--- WHAT YOU ARE ASKED TO DO ---
The copy must match the data word for word and contain no pictures.

Records from a dataset
^^^^^^^^

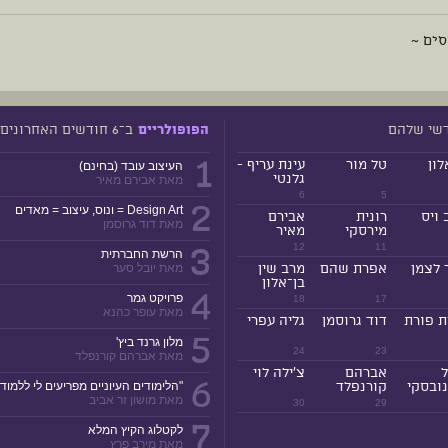
סים ~
דשי שלהם
ב־6 חודשים האחרונים
הפופולריים
1
לון
טל מור
עינת עריף -
העיצוב עובד (בחינם)
גלנטי
מאת אבירם מאיר
6
5
2
Design Art = ונוס, עיצוב = מאדים
 ויס
רונית
אבירם
מאת דוד גרוסמן
מירסקי
מאיר
3
12
11
הרשת החברתית
 לצמן
אפרת שהם
מרב שין
מאת יובל סער
בן־אלון
4
פרויקט גמר
18
17
מאת עופר כהנא
ת פורת
דוד גרוסמן
גליה עפרי
5
מלון גרנד ביץ'
24
23
מאת אברהם קורנפלד
ל
אברהם
צ'ילה לוי
6
ובסקי
קורנפלד
"הלימודים העיוניים מפריעים לי ללמוד!
מאת מושון זר אביב
30
29
7
לקטלוג הקיץ המלא
מאת מירב פרץ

^^^^^^^^

--- SOLUTION TO THIS TASK ---
סים ~
דשי שלהם
ב־6 חודשים האחרונים
הפופולריים
1
לון
טל מור
עינת עריף -
העיצוב עובד (בחינם)
גלנטי
מאת אבירם מאיר
6
5
2
Design Art = ונוס, עיצוב = מאדים
 ויס
רונית
אבירם
מאת דוד גרוסמן
מירסקי
מאיר
3
12
11
הרשת החברתית
 לצמן
אפרת שהם
מרב שין
מאת יובל סער
בן־אלון
4
פרויקט גמר
18
17
מאת עופר כהנא
ת פורת
דוד גרוסמן
גליה עפרי
5
מלון גרנד ביץ'
24
23
מאת אברהם קורנפלד
ל
אברהם
צ'ילה לוי
6
ובסקי
קורנפלד
"הלימודים העיוניים מפריעים לי ללמוד!
מאת מושון זר אביב
30
29
7
לקטלוג הקיץ המלא
מאת מירב פרץ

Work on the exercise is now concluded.